--- Exercise material Enclosed Below ---
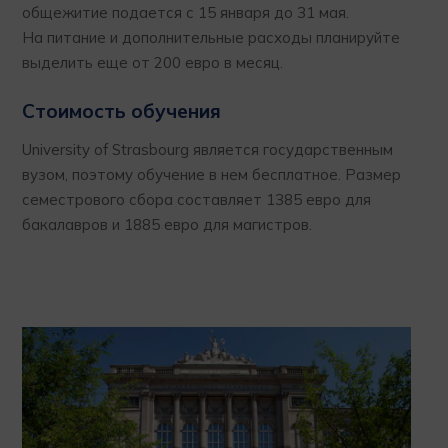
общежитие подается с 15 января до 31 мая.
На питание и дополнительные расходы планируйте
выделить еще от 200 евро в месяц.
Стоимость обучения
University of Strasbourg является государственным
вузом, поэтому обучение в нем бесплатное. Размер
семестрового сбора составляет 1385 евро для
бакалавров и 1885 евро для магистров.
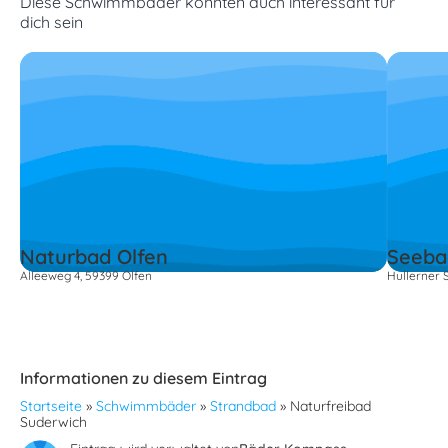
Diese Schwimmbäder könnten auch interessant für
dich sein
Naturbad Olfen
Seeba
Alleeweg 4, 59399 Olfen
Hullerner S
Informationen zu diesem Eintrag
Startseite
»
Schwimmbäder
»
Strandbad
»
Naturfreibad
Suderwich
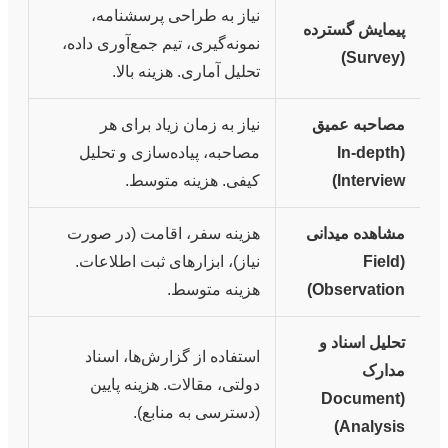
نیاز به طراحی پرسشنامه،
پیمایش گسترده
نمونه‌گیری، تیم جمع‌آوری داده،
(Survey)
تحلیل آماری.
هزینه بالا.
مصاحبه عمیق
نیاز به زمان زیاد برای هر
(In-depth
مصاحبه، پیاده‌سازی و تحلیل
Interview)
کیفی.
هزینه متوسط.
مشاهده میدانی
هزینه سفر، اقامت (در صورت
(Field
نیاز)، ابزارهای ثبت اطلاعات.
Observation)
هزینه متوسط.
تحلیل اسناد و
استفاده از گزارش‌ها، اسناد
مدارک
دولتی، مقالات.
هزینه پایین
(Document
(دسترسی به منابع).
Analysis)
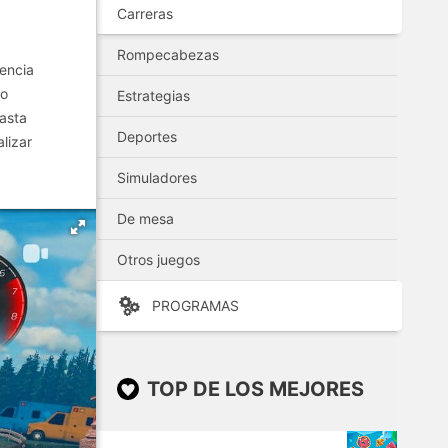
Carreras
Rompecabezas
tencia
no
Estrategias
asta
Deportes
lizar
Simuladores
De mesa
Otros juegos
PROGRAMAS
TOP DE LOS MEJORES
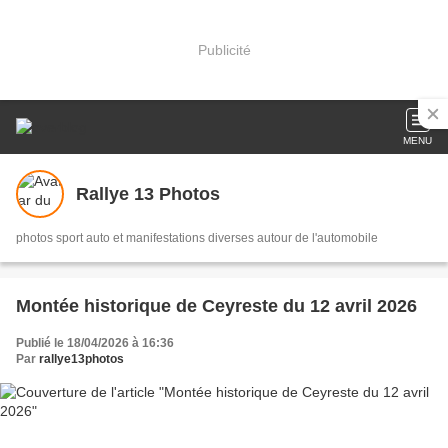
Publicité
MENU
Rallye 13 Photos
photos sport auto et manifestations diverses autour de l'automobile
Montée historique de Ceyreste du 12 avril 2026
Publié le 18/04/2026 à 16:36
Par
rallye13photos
--- End of Enclosed Exercise material ---
Go line by line through the material above and return each one that includes "اسناد".

> [Problem solution]:
تحلیل اسناد و
استفاده از گزارش‌ها، اسناد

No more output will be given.